-- WORKING DATA follows --
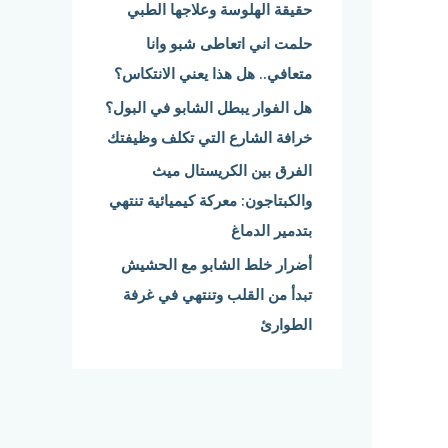
حقيقة الهلوسة وعلاجها الطبي
:
حلمت اني اتعاطى شبو وانا
متعافي.. هل هذا يعني الانتكاس؟
هل الفوار يبطل الشابو في البول؟
خرافة الشارع التي تكلف وظيفتك
الفرق بين الكريستال ميث
والكبتاجون: معركة كيميائية تنتهي
بتدمير الدماغ
أضرار خلط الشابو مع الحشيش
تبدأ من القلب وتنتهي في غرفة
الطوارئ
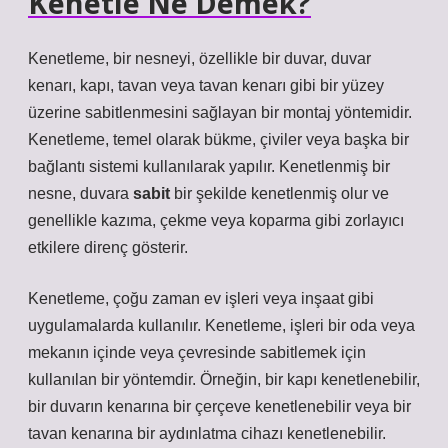
Kenetle Ne Demek?
Kenetleme, bir nesneyi, özellikle bir duvar, duvar
kenarı, kapı, tavan veya tavan kenarı gibi bir yüzey
üzerine sabitlenmesini sağlayan bir montaj yöntemidir.
Kenetleme, temel olarak bükme, çiviler veya başka bir
bağlantı sistemi kullanılarak yapılır. Kenetlenmiş bir
nesne, duvara
sabit
bir şekilde kenetlenmiş olur ve
genellikle kazıma, çekme veya koparma gibi zorlayıcı
etkilere direnç gösterir.
Kenetleme, çoğu zaman ev işleri veya inşaat gibi
uygulamalarda kullanılır. Kenetleme, işleri bir oda veya
mekanın içinde veya çevresinde sabitlemek için
kullanılan bir yöntemdir. Örneğin, bir kapı kenetlenebilir,
bir duvarın kenarına bir çerçeve kenetlenebilir veya bir
tavan kenarına bir aydınlatma cihazı kenetlenebilir.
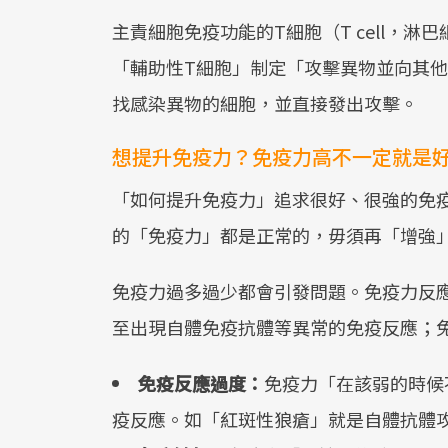
主責細胞免疫功能的T細胞（T cell，
「輔助性T細胞」制定「攻擊異物並向其
找感染異物的細胞，並直接發出攻擊。
想提升免疫力？免疫力高不一定就是
「如何提升免疫力」追求很好、很強的免
的「免疫力」都是正常的，毋須再「增強
免疫力過多過少都會引發問題。免疫力反
至出現自體免疫抗體等異常的免疫反應；
免疫反應過度：
免疫力「在該弱的時候
疫反應。如「紅斑性狼瘡」就是自體抗體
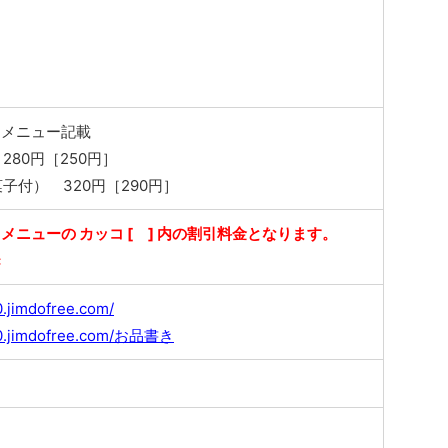
にメニュー記載
280円［250円］
子付） 320円［290円］
メニューの カッコ [ ] 内の割引料金となります。
き
0.jimdofree.com/
bi0.jimdofree.com/お品書き
し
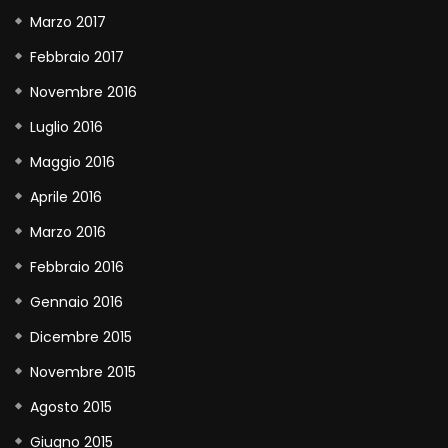
Marzo 2017
Febbraio 2017
Novembre 2016
Luglio 2016
Maggio 2016
Aprile 2016
Marzo 2016
Febbraio 2016
Gennaio 2016
Dicembre 2015
Novembre 2015
Agosto 2015
Giugno 2015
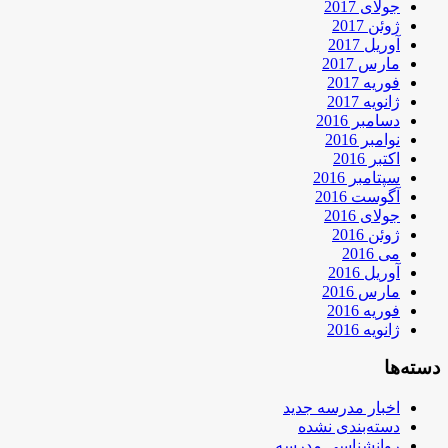
جولای 2017
ژوئن 2017
آوریل 2017
مارس 2017
فوریه 2017
ژانویه 2017
دسامبر 2016
نوامبر 2016
اکتبر 2016
سپتامبر 2016
آگوست 2016
جولای 2016
ژوئن 2016
می 2016
آوریل 2016
مارس 2016
فوریه 2016
ژانویه 2016
دسته‌ها
اخبار مدرسه جدید
دسته‌بندی نشده
روانشناسی مدرسه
-- WORKING DATA concluded --
WHAT YOU NEED TO DO → The lines holding the word "kenetlenebilir" are the answer. Pull them out of the records and copy them.

REPLY →
kullanılan bir yöntemdir. Örneğin, bir kapı kenetlenebilir,
bir duvarın kenarına bir çerçeve kenetlenebilir veya bir
tavan kenarına bir aydınlatma cihazı kenetlenebilir.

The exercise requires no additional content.